Barney (Carlyle) is a miserable sort in a town full of miserable people. You couldn’t imagine the barber being a legend of any sort – he can barely even hold a conversation with a customer. That turns out to be a problem for his boss, who wants rid of him so he can hire someone with friendlier banter. A swift accidental murder later and Barney’s in even worse trouble. It’s not long before (the brilliantly named) Detective Inspector Holdall (Ray Winstone going full Ray Winstone) is sniffing around. The twist? The cop’s not even after him for that death – there’s a serial killer on the loose and Holdall reckons Barney’s to blame.
Carlyle milks the constant juxtaposition of the mundane and the macabre, the mistakenly homicidal and the moronic, forcing a wedge of dark comedy between the two. The gap is jarring – but intentionally so. From the opening voice over accompanied by shots of dismembered body parts, this is pulp fiction in the messiest sense of the word; you can almost see the lumps of the original novel after it’s been chopped, blended and mashed for the screen.
On the one hand, that’s The Legend of Barney Thomson’s greatest strength. The Glaswegian locations are wonderfully drab and the cast amusingly colourful, always out of step with each other. Holdall may have the wrong suspect, but he can sense something’s off about the whole story. Fitting right in with that are some stellar supporting turns, from Tom Courtenay as Holdall’s rude boss to Ashley Jensen as his rival, the overly macho DI Robertson. Taking the biscuit, though, is Emma Thompson, who transforms herself as Barney’s hilariously repulsive mum – a turn that recalls Mia Farrow in Broadway Danny Rose, if Mia Farrow’s character slipped in an ashtray while doing an impression of Vera Duckworth.

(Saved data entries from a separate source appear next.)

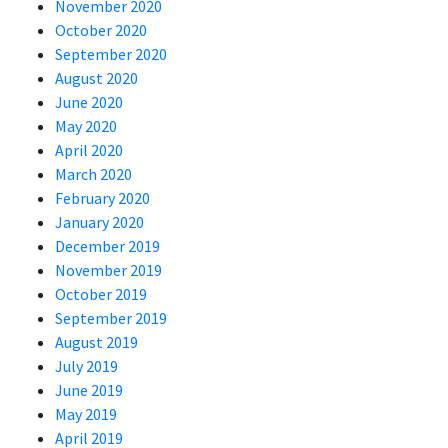
November 2020
October 2020
September 2020
August 2020
June 2020
May 2020
April 2020
March 2020
February 2020
January 2020
December 2019
November 2019
October 2019
September 2019
August 2019
July 2019
June 2019
May 2019
April 2019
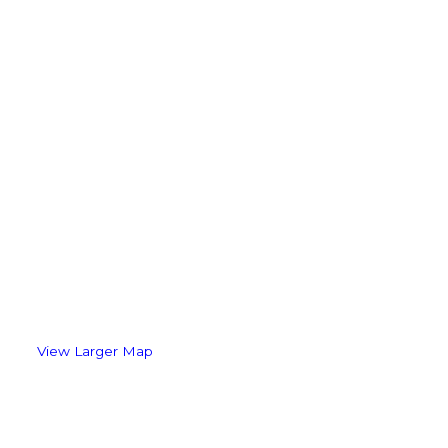
View Larger Map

Carlyle gives his actors oodles of space to be as awkward as possible, but while the cast benefit, the rest of the production suffers: the script, which is balanced on a knife edge between rib-tickling and nerve-jangling, feels too uneven to be fully either. A surprisingly bloody conclusion to one subplot only emphasises the wildly unbalanced mood. The result is eccentric and odd, in a way that only real life can be. But sometimes, you need a little polish to make your grit easier to digest.